How to Efficiently Use LINQ Intersect in C# with Large Collections
Why This is Important
When you work with large datasets in C#, performance and memory can quickly become a concern. The LINQ Intersect method might look straightforward, but the way you use it can make a big difference. Depending on which list you call it on, your code can either run smoothly or end up using more time and memory than necessary.
By understanding how Intersect works, you can write faster, more efficient C# code that handles big collections with ease.
Understanding this helps you:
- Write efficient code for large collections.

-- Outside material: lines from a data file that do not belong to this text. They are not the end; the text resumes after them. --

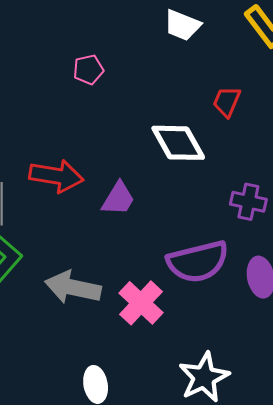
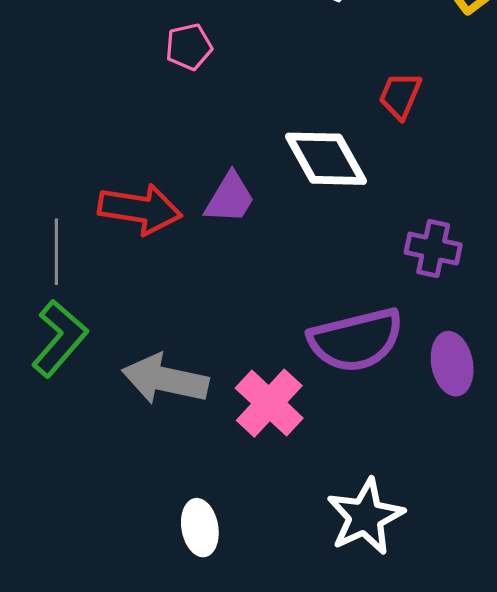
purple trapezoid: (118, 199) -> (230, 198), moved

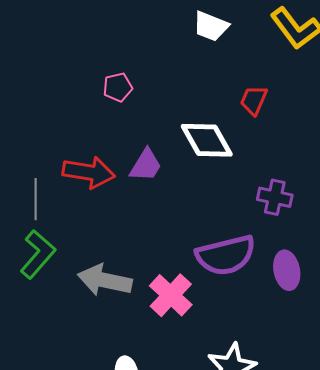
pink pentagon: (189, 47) -> (118, 87), moved

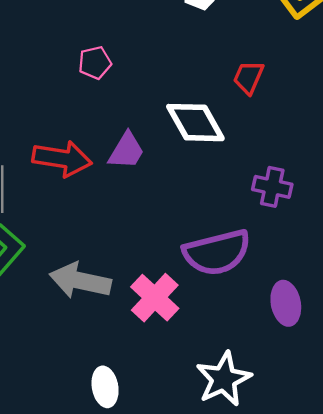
purple ellipse: (287, 270) -> (286, 303), moved

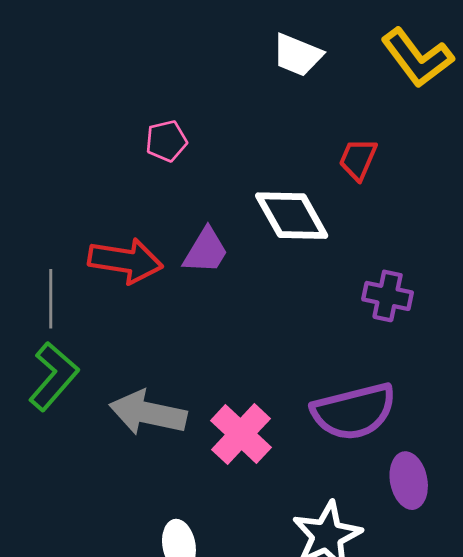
purple semicircle: (217, 252) -> (354, 412), moved
purple ellipse: (286, 303) -> (409, 481), moved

- Avoid hidden performance pitfalls.
- Make better design decisions in real-world applications.
How Intersect Works
The LINQ Intersect method works like this:
- Builds a
HashSet<T>from the sequence passed as the parameter. - Iterates over the calling sequence, checking if each element exists in the
HashSet. - Returns the unique intersection (removes duplicates by default).
Complexity Analysis
- Building a
HashSetof sizek→ O(k) time + memory forkelements. - Iterating over sequence of size
l→ O(l) membership checks.
Total → O(n + m) where n and m are sizes of the two lists.
Optimal Choice
Both orders are asymptotically the same, but constants matter:
- The
HashSetshould be built from the smaller collection (less memory + faster build). - The larger collection should be the one being iterated over.
Example
using System;
using System.Collections.Generic;
using System.Diagnostics;
using System.Linq;
class Program
{
static void Main()
{
// Large list (n = 1,000,000)
var list1 = Enumerable.Range(1, 1_000_000).ToList();
// Smaller list (m = 1,000)
var list2 = Enumerable.Range(500_000, 1_000).ToList();
var sw = new Stopwatch();
// Case 1: Larger list calls Intersect()
sw.Start();
var result1 = list1.Intersect(list2).ToList();
sw.Stop();
Console.WriteLine($"list1.Intersect(list2) => {sw.ElapsedMilliseconds} ms, Count = {result1.Count}");
// Case 2: Smaller list calls Intersect()
sw.Restart();
var result2 = list2.Intersect(list1).ToList();
sw.Stop();
Console.WriteLine($"list2.Intersect(list1) => {sw.ElapsedMilliseconds} ms, Count = {result2.Count}");
}
}
Output
list1.Intersect(list2) => 29 ms, Count = 1000
list2.Intersect(list1) => 42 ms, Count = 1000
Rule of Thumb
Always call .Intersect() on the larger collection, passing the smaller one as the parameter.
This ensures:
-
Smaller HashSet build → less memory usage.
-
Faster execution, especially for large datasets.